In the listing below, find the line containing "2. Erişilebilirlik" and the line containing "こ』などの作品を通じて、日本の風土、庶民生活のリ", then copy exactly everything from the first through the second, except the pictures.

==== Given entries ====

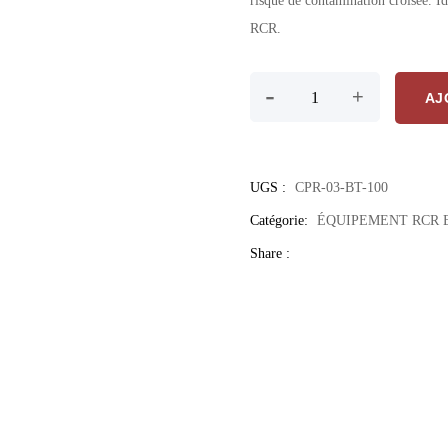
risque de contamination croisée. Idé
RCR.
quantité de Valve Anti-Ret
-
+
AJ
UGS :
CPR-03-BT-100
Catégorie:
ÉQUIPEMENT RCR E
Share :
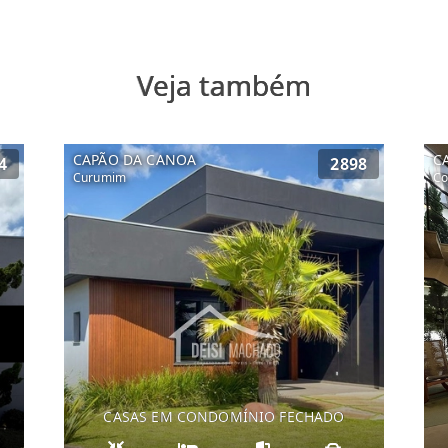
Veja também
CAPÃO DA CANOA
C
4
2898
Curumim
Co
CASAS EM CONDOMÍNIO FECHADO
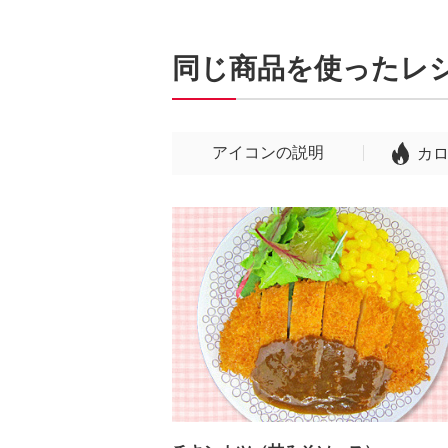
同じ商品を使ったレ
アイコンの説明
カ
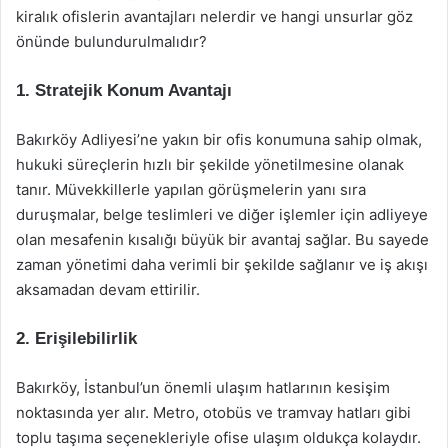
kiralık ofislerin avantajları nelerdir ve hangi unsurlar göz
önünde bulundurulmalıdır?
1. Stratejik Konum Avantajı
Bakırköy Adliyesi’ne yakın bir ofis konumuna sahip olmak,
hukuki süreçlerin hızlı bir şekilde yönetilmesine olanak
tanır. Müvekkillerle yapılan görüşmelerin yanı sıra
duruşmalar, belge teslimleri ve diğer işlemler için adliyeye
olan mesafenin kısalığı büyük bir avantaj sağlar. Bu sayede
zaman yönetimi daha verimli bir şekilde sağlanır ve iş akışı
aksamadan devam ettirilir.
2. Erişilebilirlik
Bakırköy, İstanbul’un önemli ulaşım hatlarının kesişim
noktasında yer alır. Metro, otobüs ve tramvay hatları gibi
toplu taşıma seçenekleriyle ofise ulaşım oldukça kolaydır.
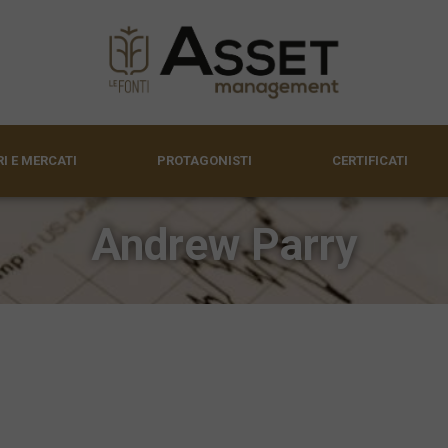
I E MERCATI
PROTAGONISTI
CERTIFICATI
Andrew Parry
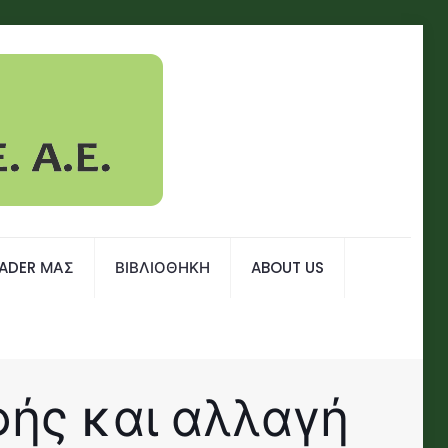
EADER ΜΑΣ
ΒΙΒΛΙΟΘΗΚΗ
ABOUT US
φής και αλλαγή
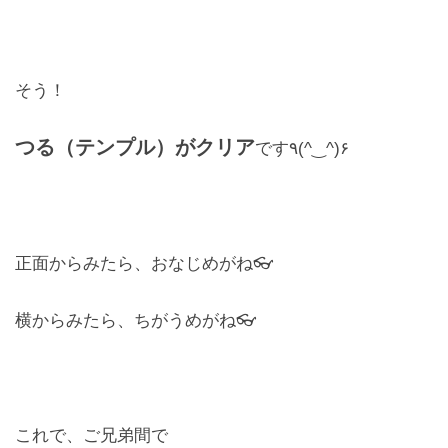
そう！
つる（テンプル）がクリア
です٩(^‿^)۶
正面からみたら、おなじめがね👓
横からみたら、ちがうめがね👓
これで、ご兄弟間で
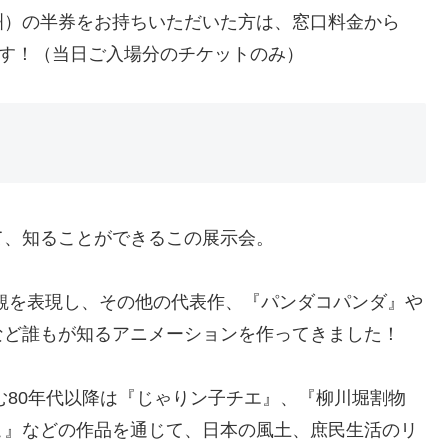
洲）の半券をお持ちいただいた方は、窓口料金から
ます！（当日ご入場分のチケットのみ）
て、知ることができるこの展示会。
観を表現し、その他の代表作、『パンダコパンダ』や
など誰もが知るアニメーションを作ってきました！
む80年代以降は『じゃりン子チエ』、『柳川堀割物
こ』などの作品を通じて、日本の風土、庶民生活のリ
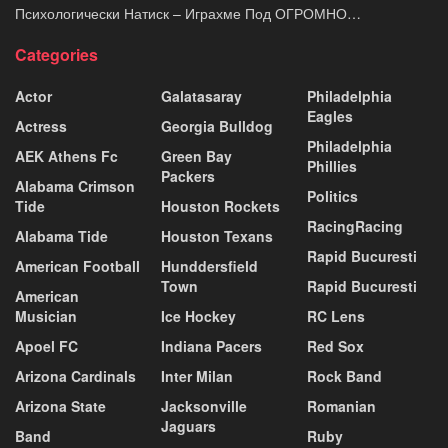
Психологически Натиск – Играхме Под ОГРОМНО…
Categories
Actor
Galatasaray
Philadelphia
Eagles
Actress
Georgia Bulldog
Philadelphia
AEK Athens Fc
Green Bay
Phillies
Packers
Alabama Crimson
Politics
Tide
Houston Rockets
RacingRacing
Alabama Tide
Houston Texans
Rapid Bucuresti
American Football
Hunddersfield
Town
Rapid Bucuresti
American
Musician
Ice Hockey
RC Lens
Apoel FC
Indiana Pacers
Red Sox
Arizona Cardinals
Inter Milan
Rock Band
Arizona State
Jacksonville
Romanian
Jaguars
Band
Ruby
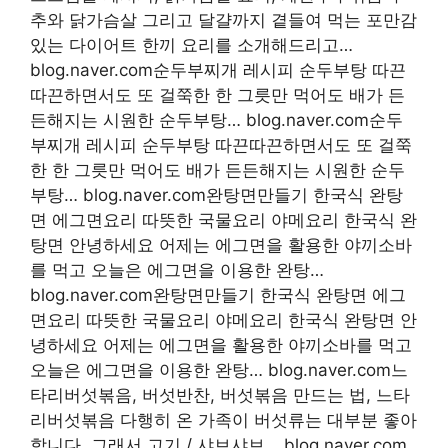
추와 닭가슴살 그리고 달걀까지 곁들여 먹는 포만감
있는 다이어트 한끼 요리를 소개해드리고…
blog.naver.com순두부찌개 레시피 순두부탕 따끈
따끈하면서도 또 걸쭉한 한 그릇만 먹어도 배가 든
든해지는 시원한 순두부탕… blog.naver.com순두
부찌개 레시피 순두부탕 따끈따끈하면서도 또 걸쭉
한 한 그릇만 먹어도 배가 든든해지는 시원한 순두
부탕… blog.naver.com완탕면만들기 한국식 완탕
면 에그면요리 따뜻한 국물요리 야메요리 한국식 완
탕면 안녕하세요 어제는 에그면을 활용한 야끼소바
를 먹고 오늘은 에그면을 이용한 완탕…
blog.naver.com완탕면만들기 한국식 완탕면 에그
면요리 따뜻한 국물요리 야메요리 한국식 완탕면 안
녕하세요 어제는 에그면을 활용한 야끼소바를 먹고
오늘은 에그면을 이용한 완탕… blog.naver.com느
타리버섯볶음, 버섯반찬, 버섯볶음 만드는 법, 느타
리버섯볶음 다행히 온 가족이 버섯류는 대부분 좋아
합니다. 그래서 고기 / 샤브샤브… blog.naver.com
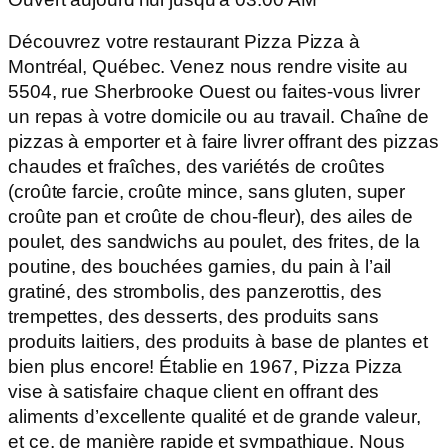
Découvrez votre restaurant Pizza Pizza à
Montréal, Québec. Venez nous rendre visite au
5504, rue Sherbrooke Ouest ou faites-vous livrer
un repas à votre domicile ou au travail. Chaîne de
pizzas à emporter et à faire livrer offrant des pizzas
chaudes et fraîches, des variétés de croûtes
(croûte farcie, croûte mince, sans gluten, super
croûte pan et croûte de chou-fleur), des ailes de
poulet, des sandwichs au poulet, des frites, de la
poutine, des bouchées garnies, du pain à l’ail
gratiné, des strombolis, des panzerottis, des
trempettes, des desserts, des produits sans
produits laitiers, des produits à base de plantes et
bien plus encore! Établie en 1967, Pizza Pizza
vise à satisfaire chaque client en offrant des
aliments d’excellente qualité et de grande valeur,
et ce, de manière rapide et sympathique. Nous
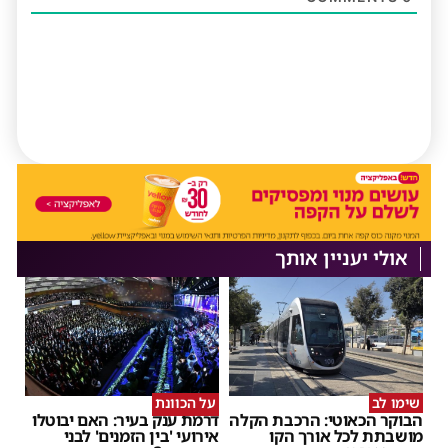
אולי יעניין אותך
שימו לב
על הכוונת
הבוקר הכאוטי: הרכבת הקלה
דרמת ענק בעיר: האם יבוטלו
מושבתת לכל אורך הקו
אירועי 'בין הזמנים' לבני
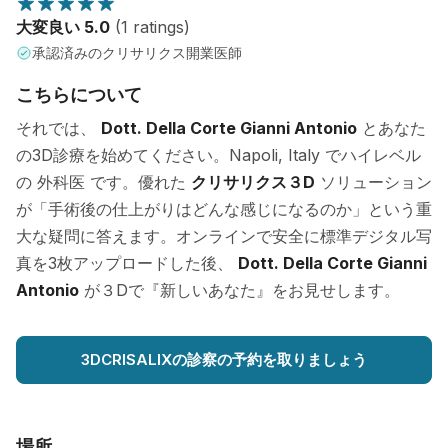
大変良い 5.0
(1 ratings)
承認済みのクリサリクス開業医師
こちらについて
それでは、
Dott. Della Corte Gianni Antonio
とあなた
の3D診療を始めてください。Napoli, Italy でハイレベル
の 外科医 です。優れた
クリサリクス３D
ソリューション
が「手術後の仕上がりはどんな感じになるのか」という重
大な疑問に答えます。オンラインで安全に標準デジタル写
真を3枚アップロードした後、
Dott. Della Corte Gianni
Antonio
が３Dで『新しいあなた』をお見せします。
3DCRISALIXの診察の予約を取りましょう
場所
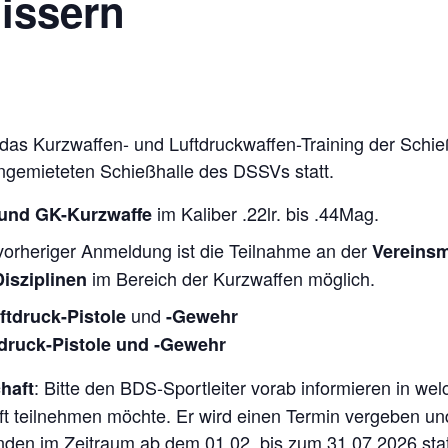
uissern
s Kurz­waf­fen- und Luft­druck­waf­fen-Trai­ning der Schieß­s
ange­mie­te­ten Schieß­halle des DSSVs statt.
im Kali­ber .22lr. bis .44Mag.
und GK-Kurz­waffe
or­he­ri­ger Anmel­dung ist die Teil­nahme an der
Ver­eins­m
im Bereich der Kurz­waf­fen möglich.
s­zi­pli­nen
und
t­druck-Pis­tole
-Gewehr
­druck-Pis­tole und ‑Gewehr
: Bitte den BDS-Sport­lei­ter vorab infor­mie­ren in we
chaft
chaft teil­neh­men möchte. Er wird einen Ter­min ver­ge­ben u
in­den im Zeit­raum ab dem 01.02. bis zum 31.07.2026 statt. 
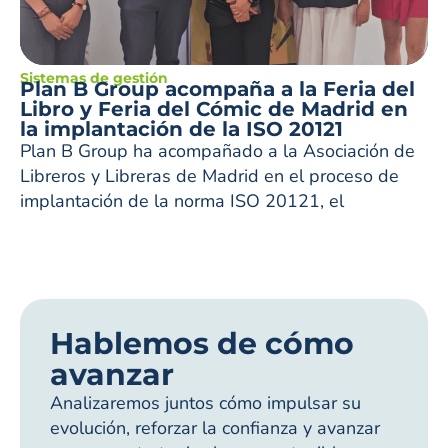
Sistemas de gestión
Plan B Group acompaña a la Feria del
Libro y Feria del Cómic de Madrid en
la implantación de la ISO 20121
Plan B Group ha acompañado a la Asociación de
Libreros y Libreras de Madrid en el proceso de
implantación de la norma ISO 20121, el
Hablemos de cómo
avanzar
Analizaremos juntos cómo impulsar su
evolución, reforzar la confianza y avanzar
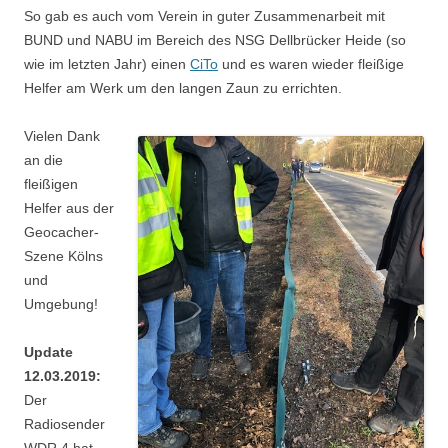
So gab es auch vom Verein in guter Zusammenarbeit mit
BUND und NABU im Bereich des NSG Dellbrücker Heide (so
wie im letzten Jahr) einen
CiTo
und es waren wieder fleißige
Helfer am Werk um den langen Zaun zu errichten.
Vielen Dank
an die
fleißigen
Helfer aus der
Geocacher-
Szene Kölns
und
Umgebung!
Update
12.03.2019:
Der
Radiosender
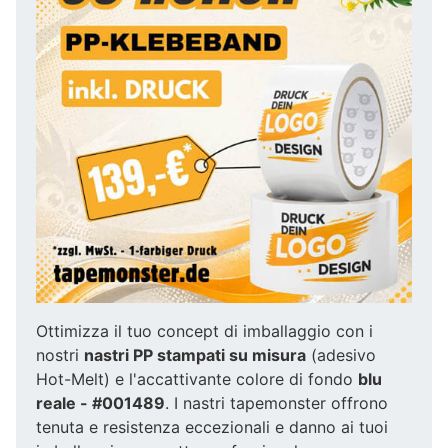
Ottimizza il tuo concept di imballaggio con i
nostri
nastri PP stampati su misura
(adesivo
Hot-Melt) e l'accattivante colore di fondo
blu
reale - #001489
. I nastri tapemonster offrono
tenuta e resistenza eccezionali e danno ai tuoi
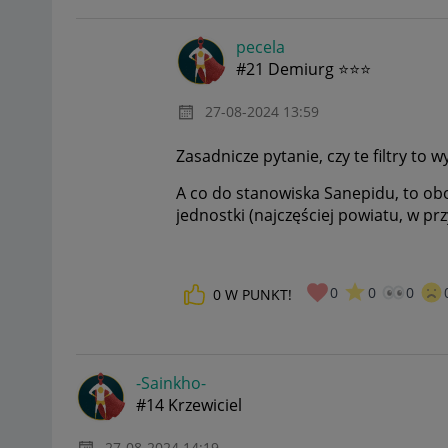
pecela
#21 Demiurg ⭐⭐⭐
‎27-08-2024
13:59
Zasadnicze pytanie, czy te filtry t
A co do stanowiska Sanepidu, to obo
jednostki (najczęściej powiatu, w pr
0
0
0
0
W PUNKT!
-Sainkho-
#14 Krzewiciel
‎27-08-2024
14:19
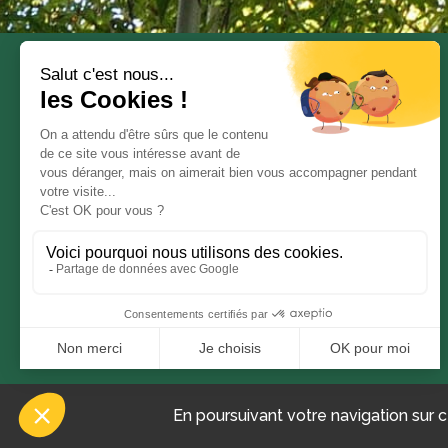
© BAMBUSA 2019
En poursuivant votre navigation sur c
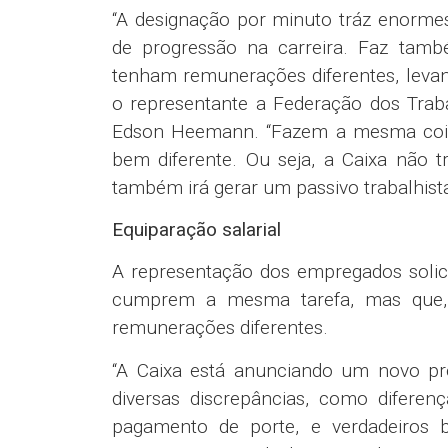
Dois artigos (64 e 65) da minuta de r
sobre a ascensão na carreira. Os empr
paritário, entre trabalhadores e o b
internos, bem como da sua transparênc
Além disso, querem participar da fo
normativos da Caixa e regem os process
“Sabemos que as contratações são real
este critério. Precisamos de regras obj
transparência e a equidade de gênero e 
Para o representante da Federação d
Estado do Rio de Janeiro (Federa-RJ), 
para que os empregados “tenham maior fe
“O descomissionamento faz com que 
saber o porquê. Precisamos de regras c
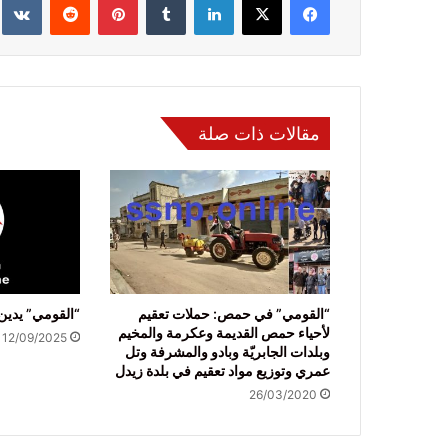
مقالات ذات صلة
“القومي” في حمص: حملات تعقيم
“القومي” يدين
لأحياء حمص القديمة وعكرمة والمخيم
12/09/2025
وبلدات الجابريّة وبادو والمشرفة وتل
عمري وتوزيع مواد تعقيم في بلدة زيدل
26/03/2020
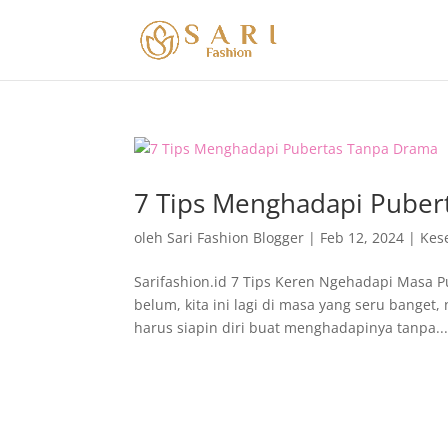
7 Tips Menghadapi Puber
oleh
Sari Fashion Blogger
|
Feb 12, 2024
|
Kes
Sarifashion.id 7 Tips Keren Ngehadapi Masa 
belum, kita ini lagi di masa yang seru banget
harus siapin diri buat menghadapinya tanpa..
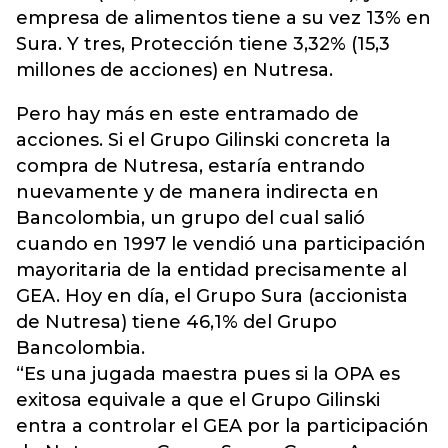
empresa de alimentos tiene a su vez 13% en
Sura. Y tres, Protección tiene 3,32% (15,3
millones de acciones) en Nutresa.
Pero hay más en este entramado de
acciones. Si el Grupo Gilinski concreta la
compra de Nutresa, estaría entrando
nuevamente y de manera indirecta en
Bancolombia, un grupo del cual salió
cuando en 1997 le vendió una participación
mayoritaria de la entidad precisamente al
GEA. Hoy en día, el Grupo Sura (accionista
de Nutresa) tiene 46,1% del Grupo
Bancolombia.
“Es una jugada maestra pues si la OPA es
exitosa equivale a que el Grupo Gilinski
entra a controlar el GEA por la participación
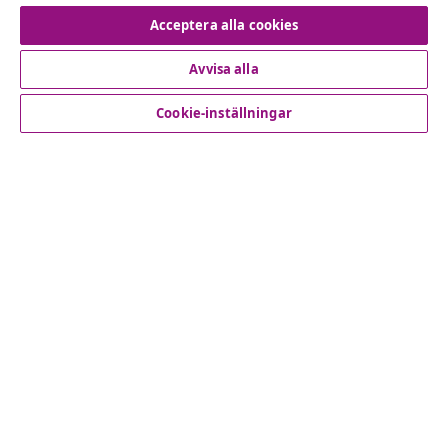
Avbryta avtalet
Acceptera alla cookies
Avvisa alla
Kundservice
Cookie-inställningar
Företag
vidaXL
Upptäck mer
© 2008-2026 vidaXL www.vidaxl.se är en webbshop från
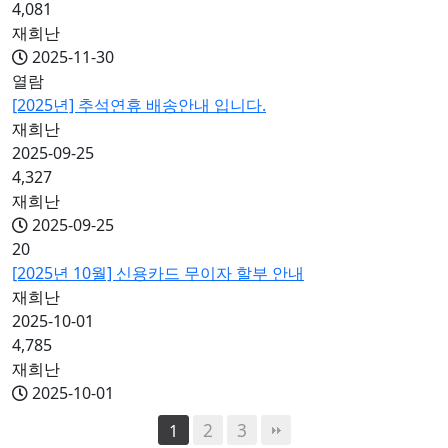
4,081
재희난
2025-11-30
열람
[2025년] 추석연휴 배송안내 입니다.
재희난
2025-09-25
4,327
재희난
2025-09-25
20
[2025년 10월] 신용카드 무이자 할부 안내
재희난
2025-10-01
4,785
재희난
2025-10-01
2
3
1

====

Solved problem:
2. Erişilebilirlik
Bakırköy, İstanbul’un önemli ulaşım hatlarının kesişim
noktasında yer alır. Metro, otobüs ve tramvay hatları gibi
toplu taşıma seçenekleriyle ofise ulaşım oldukça kolaydır.
I E MERCATI
PROTAGONISTI
CERTIFICATI
Andrew Parry
EADER ΜΑΣ
ΒΙΒΛΙΟΘΗΚΗ
ABOUT US
φής και αλλαγή
そう！
つる（テンプル）がクリア
です٩(^‿^)۶
正面からみたら、おなじめがね👓
横からみたら、ちがうめがね👓
これで、ご兄弟間で
洲）の半券をお持ちいただいた方は、窓口料金から
ます！（当日ご入場分のチケットのみ）
て、知ることができるこの展示会。
観を表現し、その他の代表作、『パンダコパンダ』や
など誰もが知るアニメーションを作ってきました！
む80年代以降は『じゃりン子チエ』、『柳川堀割物
こ』などの作品を通じて、日本の風土、庶民生活のリ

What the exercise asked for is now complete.